The VSC biosensor responds in a dose-dependent manner and upon induction with 5.0 mM vanillin fluorescence of the sensor is increased more than 4-fold but further increase of signal is not possible as the E. coli cannot grow at higher vanillin concentrations. Detectability within a relatively narrow range of vanillin concentration may be a limitation in selecting for mutants that can produce very low (0.5 mM) or very high (5 mM) concentrations of vanillin. Transposing the genetic sensing construct into a vanillin-tolerant microorganism could potentially address toxicity issues. In this respect, the top seven up-regulated genes upon vanillin exposure of E. coli cells are conserved within members of the Enterobacteriaceae family including several strains from the genus Escherichia, Shigella, Salmonella and Enterobacter. The large molecular weight of lignin precludes ready uptake into microbial cells. The VSC biosensor will likely find optimal use in screening extracellular enzymes that convert lignin to vanillin (Fig. 1). Selection experiments could be carried out on lignin-containing agar plates or using emulsion encapsulation methodology [49]. Additionally, this system could find use in screening enzymes that produce vanillin from smaller cell-permeable precursors. Examples include vanillyl alcohol oxidase and carboxylic acid reductase that produce vanillin from precursors like creosol, vanillylamine and vanillic acid [50, 51]. Versatility of live cell biosensors is also restricted by relatively short cellular lifespans, requirement of specific conditions for growth and survival of microbial systems and restriction of using engineered or live microorganisms in various end products. However, these issues will not create any major challenge in using this biosensor as a host cell for screening lignin-degrading enzyme libraries.

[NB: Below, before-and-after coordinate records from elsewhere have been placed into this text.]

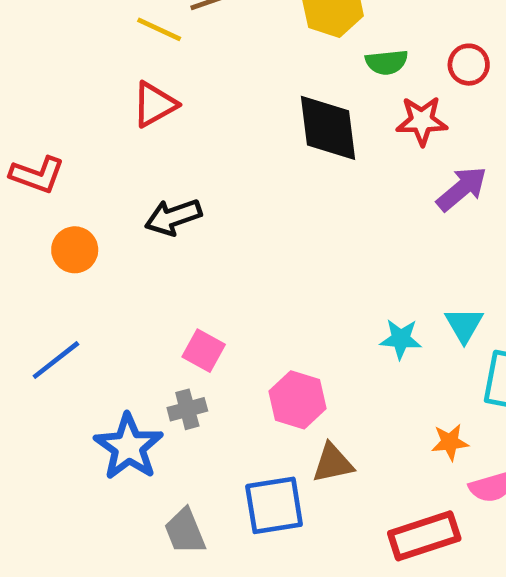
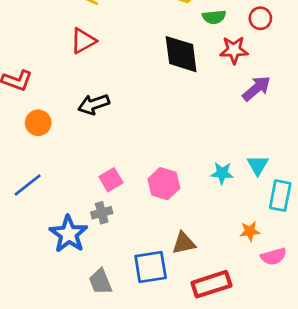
pink square: (204, 351) -> (111, 180), turned 30
pink hexagon: (298, 400) -> (164, 184), moved
red rectangle: (424, 536) -> (211, 284), moved

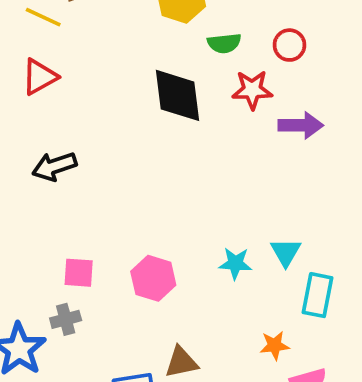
purple arrow: (256, 88) -> (301, 125), moved, turned 40
pink square: (111, 180) -> (79, 273), turned 35

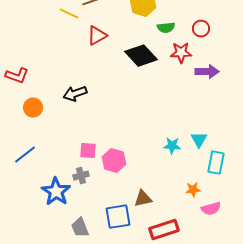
red triangle: (39, 77) -> (97, 36), moved
black diamond: (178, 95) -> (141, 56), turned -36
pink hexagon: (153, 278) -> (114, 161), moved

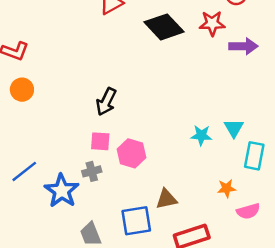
black arrow: (75, 94) -> (106, 102), moved, turned -45
orange circle: (33, 108) -> (22, 90), moved
blue line: (25, 155) -> (24, 171), moved

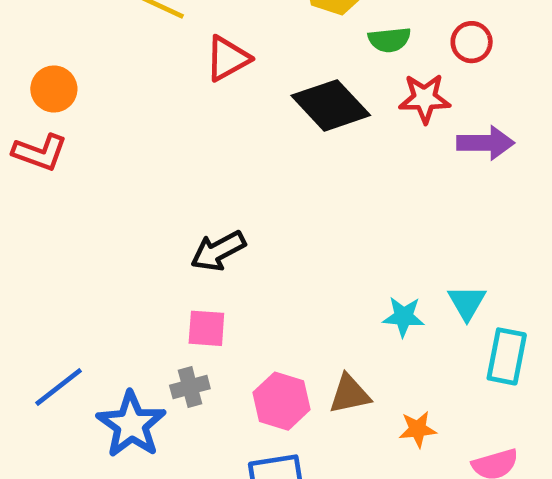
orange circle: (22, 90) -> (54, 89), moved
black arrow: (106, 102) -> (218, 251), turned 36
pink hexagon: (131, 153) -> (281, 401), moved
orange star: (227, 188) -> (418, 429), moved
brown triangle: (166, 199) -> (350, 394), moved

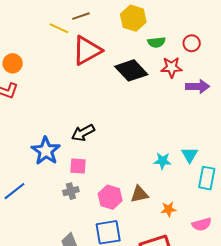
red triangle: (228, 58) -> (87, 50), size x1.5
blue star: (131, 425) -> (46, 151), moved

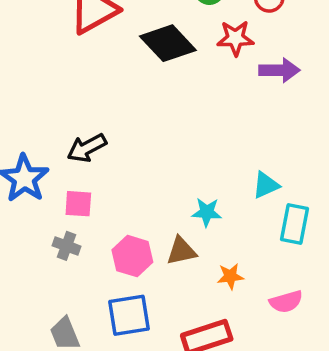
cyan triangle: (190, 155) -> (266, 185), turned 36
cyan star: (162, 161) -> (207, 212), moved
gray cross: (71, 191) -> (66, 246), turned 35

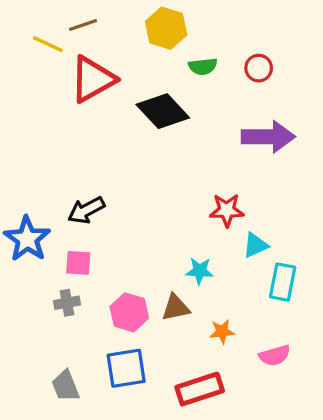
red star: (235, 38) -> (227, 210), moved
purple arrow: (279, 70) -> (268, 137), size x1.4
gray cross: (66, 246) -> (67, 303), turned -30

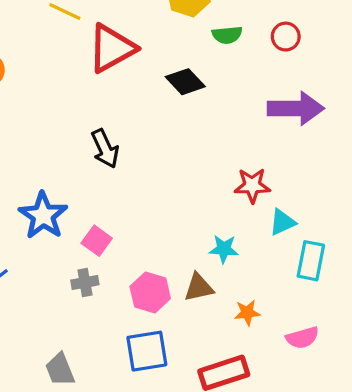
black diamond: (163, 111) -> (185, 82), size x0.7
black arrow: (86, 210) -> (105, 149), moved, turned -87
pink square: (78, 263) -> (97, 241), turned 32
gray trapezoid: (65, 386) -> (60, 369), moved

Inducible regulator-based whole-cell sensing systems are established as valuable analytical tools, which allow highly specific detection of target chemicals using fluorescent or bioluminescent reporters [32, 52–56]. While most of these biosensors were developed for environmental microbiology or bioremediation applications, inducible promoter-based sensing systems could be extremely useful in metabolic engineering applications including high-throughput screening of engineered enzyme libraries. Despite their vast potential, only a handful of small-molecule-inducible regulators (e.g. LacI) are well characterized and repeatedly used for a diverse range of applications. Development of additional inducible regulators can potentially provide newer biotechnology tools with innovative applications. The product inhibition approach used here could be potentially applied to identify putative promoter regions and develop biosensors for any chemical that exhibits partial toxicity to a microorganism with known genome sequence. Using a similar approach, Rogers et al. [32] developed four genetically encoded biosensors that respond to acrylate, glucarate, erythromycin and naringenin, and demonstrated the usage of glucarate biosensor for selecting superior enzyme variants from the glucarate biosynthesis pathway.